Morir de viejo
I
Fidel Castro cumple ochenta y nueve años y reaparece acompañado
de Evo Morales y Nicolás Maduro, presidentes de Bolivia y Venezuela,
respectivamente. Estos mandatarios son sus mejores discípulos en la región e
interpretan la balada revolucionaria como dos trúhanes adoctrinados por el
hechizo del comandante. Comparecer al lado de alguien con cierta importancia
son regalos preferidos del exgobernante que se jacta de llegar a viejo y
mandar como mandan los que pueden.
Castro es y ha sido un calco de sí mismo. No se parece a
nadie y nadie, se presume, quisiera parecerse a él. Tiene el atributo de la perversidad
y el dogma de quienes siempre están arriba para mirar, desde la divina
providencia, la obediencia párvula de la muchedumbre. De ahí su innegable psicopatía,
su magia para estigmatizar la locura que padece, la obsesión por estar en la
historia después de su muerte, el miedo a morir y quedar sin historia.

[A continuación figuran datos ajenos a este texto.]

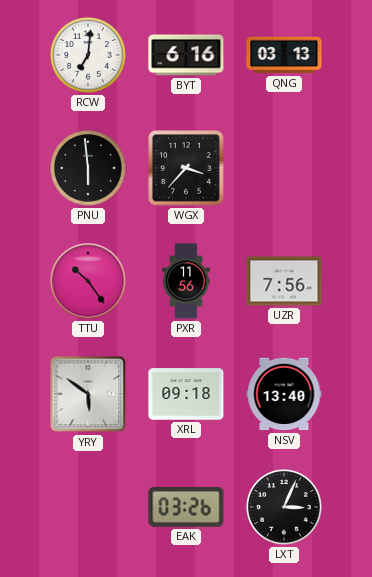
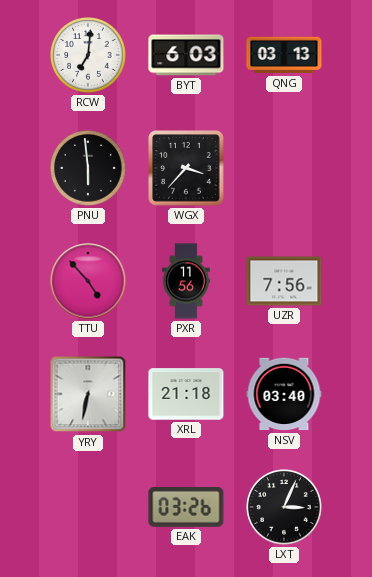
BYT: 6:16 -> 6:03
TTU: 10:24 -> 4:53
YRY: 5:51 -> 6:32
XRL: 09:18 -> 21:18
NSV: 13:40 -> 03:40
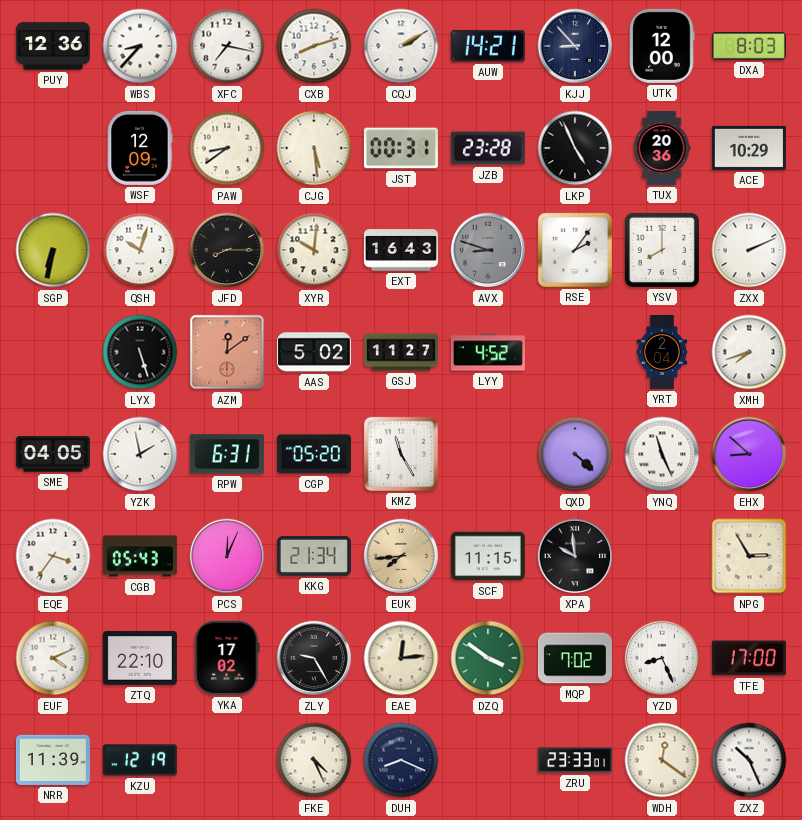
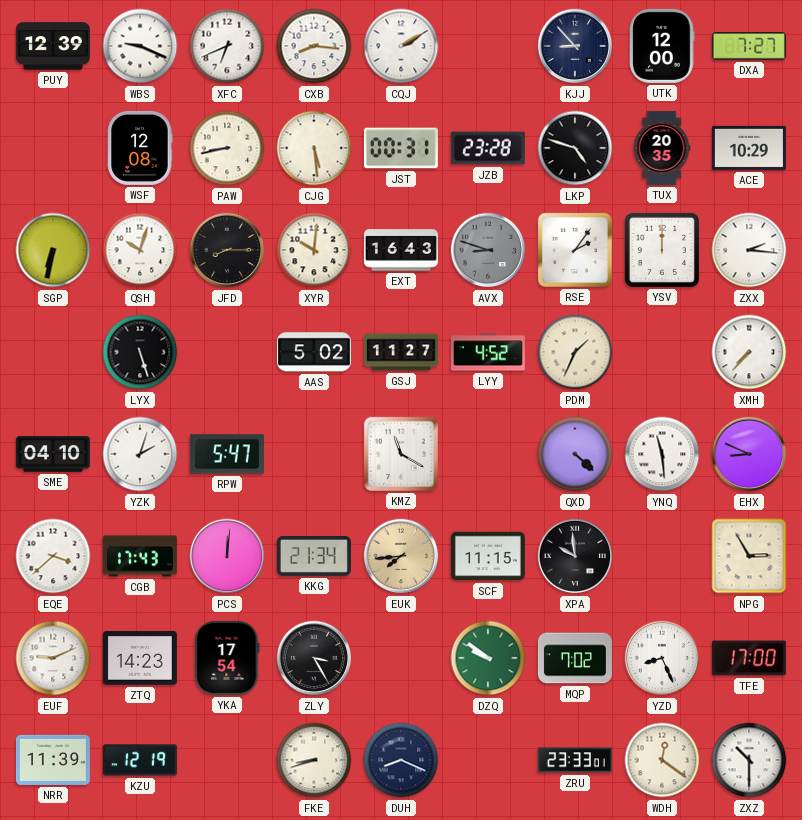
PUY: 12:36 -> 12:39
WBS: 8:37 -> 9:19
XFC: 7:17 -> 6:41
CXB: 8:12 -> 8:16
AUW: 14:21 -> none
DXA: 8:03 -> 7:27
WSF: 12:09 -> 12:08
PAW: 8:39 -> 8:43
LKP: 4:56 -> 4:48
TUX: 20:36 -> 20:35
YSV: 8:00 -> 12:00
ZXX: 2:11 -> 2:16
AZM: 12:09 -> none
PDM: none -> 1:34
YRT: 2:04 -> none
XMH: 7:42 -> 7:37
SME: 04:05 -> 04:10
YZK: 1:58 -> 2:03
RPW: 6:31 -> 5:47
CGP: 05:20 -> none
KMZ: 11:25 -> 11:20
YNQ: 11:26 -> 11:29
EHX: 8:52 -> 8:49
EQE: 3:36 -> 3:38
CGB: 05:43 -> 17:43
PCS: 12:04 -> 12:01
EUF: 4:11 -> 9:11
ZTQ: 22:10 -> 14:23
YKA: 17:02 -> 17:54
ZLY: 9:25 -> 3:25
EAE: 12:14 -> none
DZQ: 3:51 -> 9:51
FKE: 4:26 -> 8:42
ZXZ: 10:26 -> 10:30
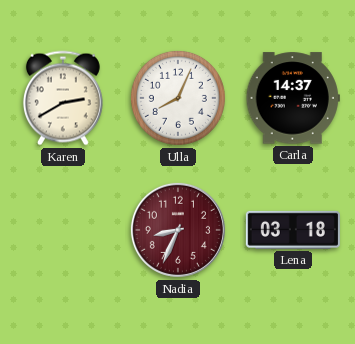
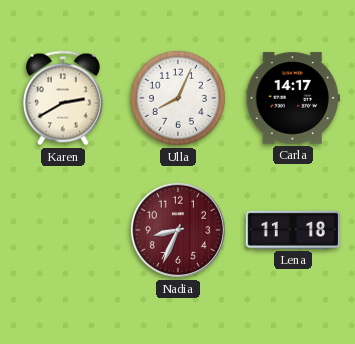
Carla: 14:37 -> 14:17
Lena: 03:18 -> 11:18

Fidel Castro sufre y siempre ha sufrido. Y ahora más. Ya no
alcanza a ver su rostro cansado en el espejo ni tiene tiempo para escuchar las
versiones de su deliro. Las multitudes han desaparecido y los aplausos necesarios
para su existencia son resúmenes en periódicos y anécdotas en el olvido.
II
A La Habana voy
John Kerry, secretario de estado de América, acompañado de
una extensa delegación toman a La Habana sin sorpresa. Era de esperar. Obama, quien
con su política de la zanahoria (pero sin el palo) alberga la esperanza de un cambio
en Cuba dando este salto sorprendente y a gran velocidad.
El régimen cubano, dueño de la suerte en las mutaciones,
respira tranquilo en estas horas de pachanga porque están seguros que la fiesta
es larga. Cuba, nación preferida por los demonios, no se muestra inquieta ante la contra luz de sus gobernantes. Y el pueblo, que estará en el lugar de
siempre y haciendo lo mismo, bebe vino del circo y el pan del carnaval revolucionario
donde los yanquis tienen su espacio. (Por cierto, ¿cómo definir yanquis en
estos días cuando la bandera del imperio se impone en el malecón?)
Cuba siempre da razones para morirse. Como esta vez
quisieran morir de penas los frustrados. Los mismos que idealizaron un país
para todos y detrás de las rejas de las cárceles de Castro se veían en el festín
del triunfo.
Frustrados están algunos por perderse el segundo acto de
la puesta en escena. Incluso, muestran su remordimiento con rencor. No es para
menos. Eso sucede cuando se les otorgas a otros el derecho de hacer lo que es un
deber propio.
Dinastía
Fidel Castro, aprensivo y astutos, jamás mostró a sus
hijos biológicos en público. Y es compresible. Cuando alguien cree ser el padre
de todo un pueblo no hace preferencias. Sin embargo, Raúl alardea de su prole. Le
muestra al Papa Francisco a un nieto que cuida su espalda y a un hijo coronel.
Con Obama se reúne arropado por este último mientras su hija Mariela pone a bailar
a los homosexuales por las calles de la isla.
Los Castros, y eso es verdad, han definido el destino de
Cuba a su modo. De esa manera, no es extraño que muestren su linaje si de
continuar gobernando se trata.
Alejandro Castro Espín, y su hermana Mariela, suenan en
las quinielas de los estudiosos del tema cubano como posibles continuadores del
poder familiar. El muchacho es atinado en las interpretaciones de papá (a veces
se parece al tío) y ella no tiene comparación porque sus palabras discurren entre
la turbulencia del tabú y la algazara de la chusmería.
En el Caribe todo es posible y en Cuba más.